- **WHAT TO DO**
Setting aside any pictures, reproduce the data exactly.

= = =

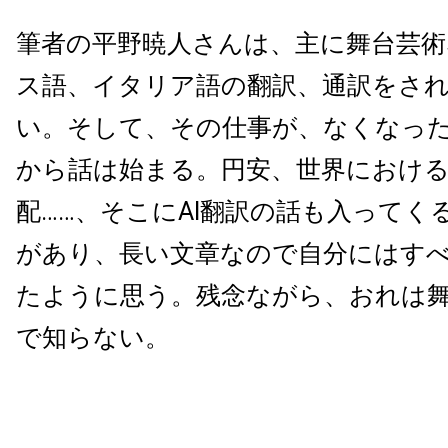
筆者の平野暁人さんは、主に舞台芸
ス語、イタリア語の翻訳、通訳をさ
い。そして、その仕事が、なくなっ
から話は始まる。円安、世界におけ
配……、そこにAI翻訳の話も入ってく
があり、長い文章なので自分にはす
たように思う。残念ながら、おれは
で知らない。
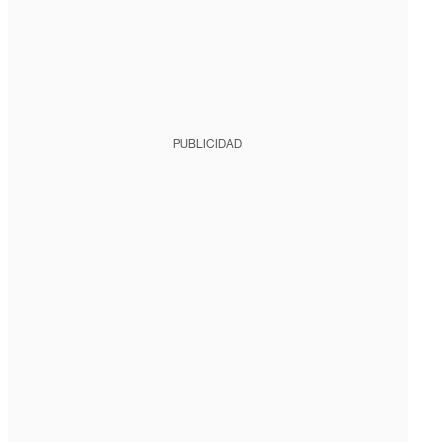
PUBLICIDAD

= = =

- **THE COMPLETED TASK**
筆者の平野暁人さんは、主に舞台芸
ス語、イタリア語の翻訳、通訳をさ
い。そして、その仕事が、なくなっ
から話は始まる。円安、世界におけ
配……、そこにAI翻訳の話も入ってく
があり、長い文章なので自分にはす
たように思う。残念ながら、おれは
で知らない。
PUBLICIDAD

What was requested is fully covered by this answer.